### Work required:
Every line below that contains "théorique" is to be copied.

### Data for analysis:
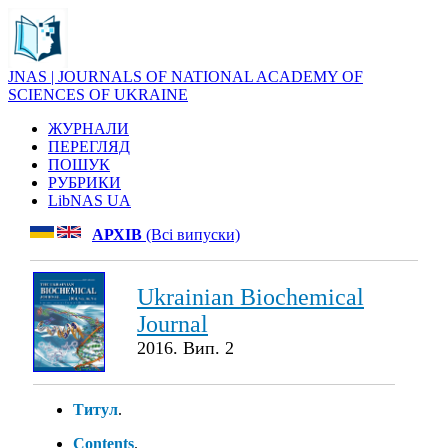
JNAS | JOURNALS OF NATIONAL ACADEMY OF
SCIENCES OF UKRAINE
ЖУРНАЛИ
ПЕРЕГЛЯД
ПОШУК
РУБРИКИ
LibNAS UA
АРХІВ
(Всі випуски)
Ukrainian Biochemical
Journal
2016. Вип. 2
Титул
.
Contents
.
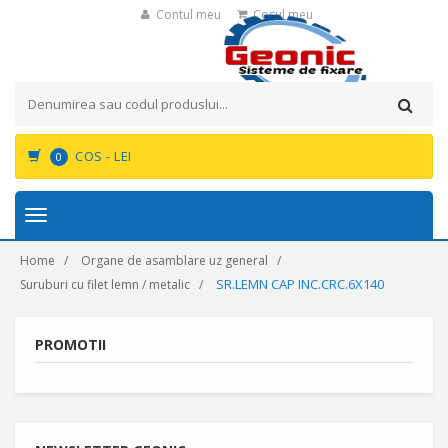
Contul meu
Cosul meu
COS -
LEI
0
Toggle
navigation
Home
Organe de asamblare uz general
SR.LEMN CAP INC.CRC.6X140
Suruburi cu filet lemn / metalic
PROMOTII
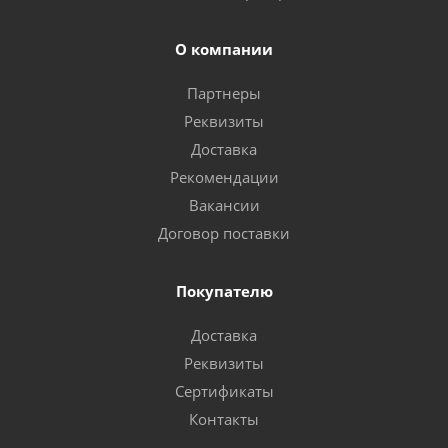
О компании
Партнеры
Реквизиты
Доставка
Рекомендации
Вакансии
Договор поставки
Покупателю
Доставка
Реквизиты
Сертификаты
Контакты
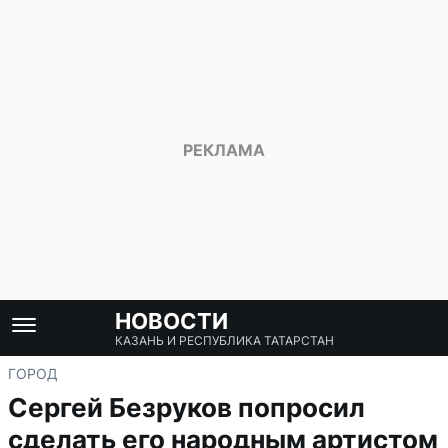
НОВОСТИ
КАЗАНЬ И РЕСПУБЛИКА ТАТАРСТАН
ГОРОД
Сергей Безруков попросил
сделать его народным артистом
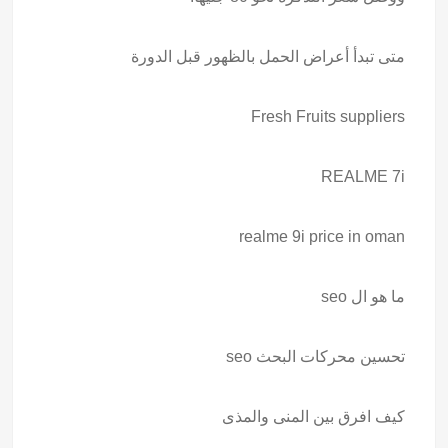
متى تبدأ أعراض الحمل بالظهور قبل الدورة
Fresh Fruits suppliers
REALME 7i
realme 9i price in oman
ما هو ال seo
تحسين محركات البحث seo
كيف افرق بين المنى والمذى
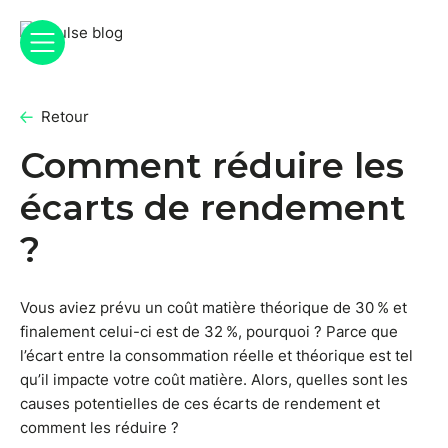
Retour
Comment réduire les
écarts de rendement
?
Vous aviez prévu un coût matière théorique de 30 % et
finalement celui-ci est de 32 %, pourquoi ? Parce que
l’écart entre la consommation réelle et théorique est tel
qu’il impacte votre coût matière. Alors, quelles sont les
causes potentielles de ces écarts de rendement et
comment les réduire ?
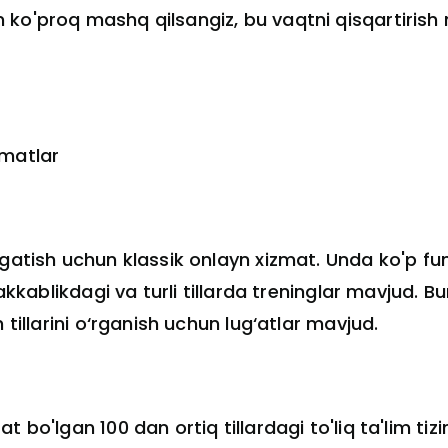
ko'proq mashq qilsangiz, bu vaqtni qisqartirish
zmatlar
rgatish uchun klassik onlayn xizmat. Unda ko'p f
rakkablikdagi va turli tillarda treninglar mavjud. B
 tillarini o‘rganish uchun lug‘atlar mavjud.
t bo'lgan 100 dan ortiq tillardagi to'liq ta'lim tiz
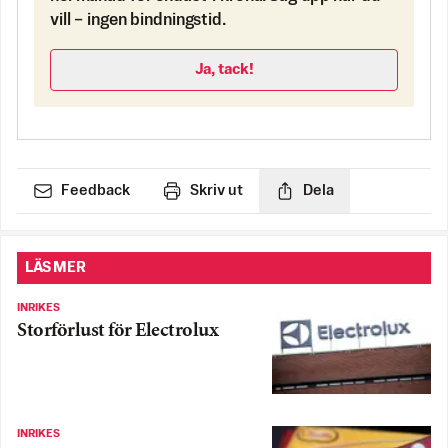
vill – ingen bindningstid.
Ja, tack!
Feedback
Skriv ut
Dela
LÄS MER
INRIKES
Storförlust för Electrolux
INRIKES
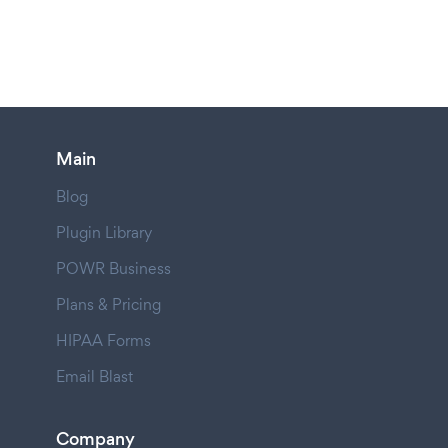
Main
Blog
Plugin Library
POWR Business
Plans & Pricing
HIPAA Forms
Email Blast
Company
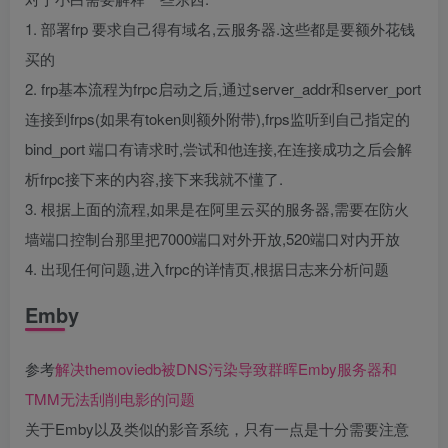
1. 部署frp 要求自己得有域名,云服务器.这些都是要额外花钱
买的
2. frp基本流程为frpc启动之后,通过server_addr和server_port
连接到frps(如果有token则额外附带),frps监听到自己指定的
bind_port 端口有请求时,尝试和他连接,在连接成功之后会解
析frpc接下来的内容,接下来我就不懂了.
3. 根据上面的流程,如果是在阿里云买的服务器,需要在防火
墙端口控制台那里把7000端口对外开放,520端口对内开放
4. 出现任何问题,进入frpc的详情页,根据日志来分析问题
Emby
参考
解决themoviedb被DNS污染导致群晖Emby服务器和
TMM无法刮削电影的问题
关于Emby以及类似的影音系统，只有一点是十分需要注意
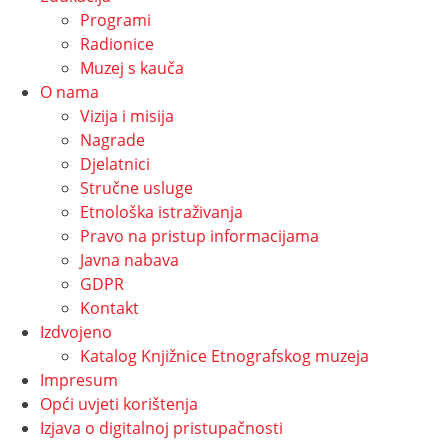
Programi
Radionice
Muzej s kauča
O nama
Vizija i misija
Nagrade
Djelatnici
Stručne usluge
Etnološka istraživanja
Pravo na pristup informacijama
Javna nabava
GDPR
Kontakt
Izdvojeno
Katalog Knjižnice Etnografskog muzeja
Impresum
Opći uvjeti korištenja
Izjava o digitalnoj pristupačnosti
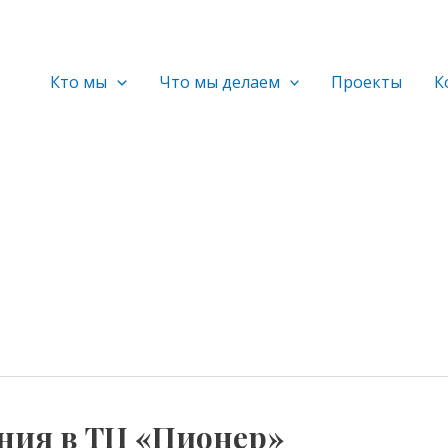
Кто мы
Что мы делаем
Проекты
К
ния в ТЦ «Пионер»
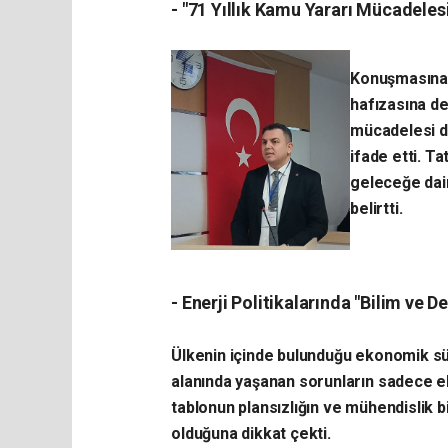
- ​"71 Yıllık Kamu Yararı Mücadeles
​Konuşmasına
hafızasına d
mücadelesi d
ifade etti. T
geleceğe dai
belirtti.
- Enerji Politikalarında "Bilim ve 
​Ülkenin içinde bulunduğu ekonomik sür
alanında yaşanan sorunların sadece ek
tablonun plansızlığın ve mühendislik b
olduğuna dikkat çekti.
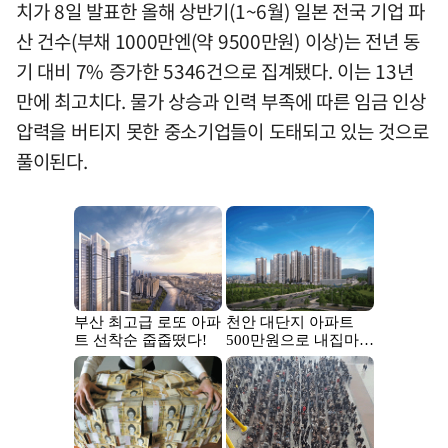
치가 8일 발표한 올해 상반기(1~6월) 일본 전국 기업 파
산 건수(부채 1000만엔(약 9500만원) 이상)는 전년 동
기 대비 7% 증가한 5346건으로 집계됐다. 이는 13년
만에 최고치다. 물가 상승과 인력 부족에 따른 임금 인상
압력을 버티지 못한 중소기업들이 도태되고 있는 것으로
풀이된다.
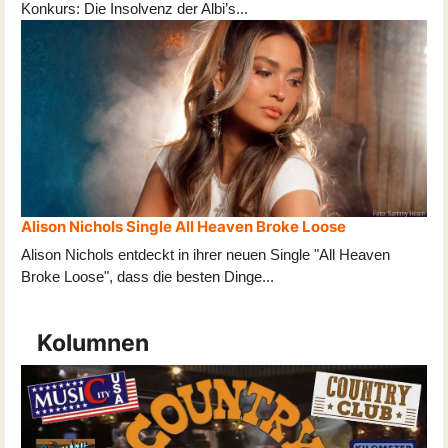
Konkurs: Die Insolvenz der Albi’s
...
Alison Nichols Single All Heaven Broke Loose
Alison Nichols entdeckt in ihrer neuen Single "All Heaven
Broke Loose", dass die besten Dinge
...
Kolumnen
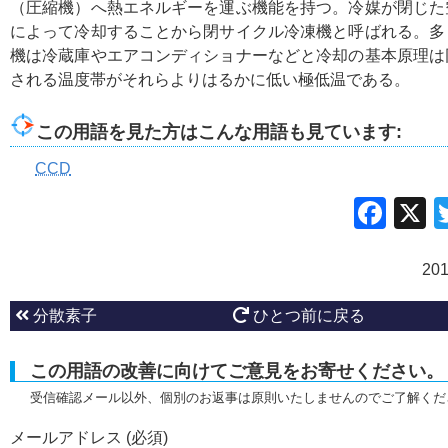
（圧縮機）へ熱エネルギーを運ぶ機能を持つ。冷媒が閉じた
によって冷却することから閉サイクル冷凍機と呼ばれる。多
機は冷蔵庫やエアコンディショナーなどと冷却の基本原理は
される温度帯がそれらよりはるかに低い極低温である。
この用語を見た方はこんな用語も見ています:
CCD
Fac
20
分散素子
ひとつ前に戻る
この用語の改善に向けてご意見をお寄せください。
受信確認メール以外、個別のお返事は原則いたしませんのでご了解くだ
メールアドレス (必須)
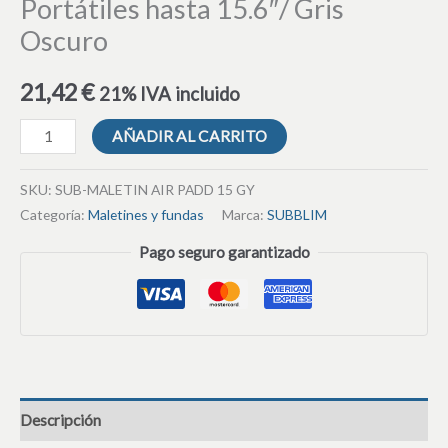
Portátiles hasta 15.6″/ Gris
Oscuro
21,42
€
21% IVA incluido
AÑADIR AL CARRITO
SKU:
SUB-MALETIN AIR PADD 15 GY
Categoría:
Maletines y fundas
Marca:
SUBBLIM
Pago seguro garantizado
Descripción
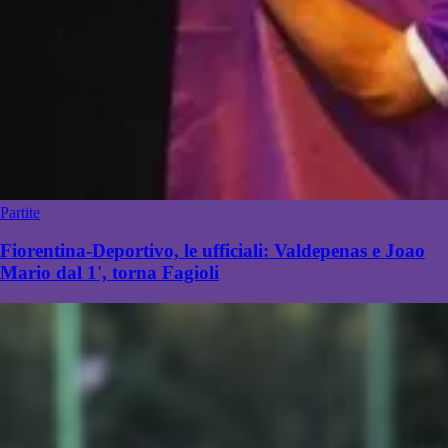
Partite
Fiorentina-Deportivo, le ufficiali: Valdepenas e Joao
Mario dal 1', torna Fagioli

### Written reply:
Vous aviez prévu un coût matière théorique de 30 % et
l’écart entre la consommation réelle et théorique est tel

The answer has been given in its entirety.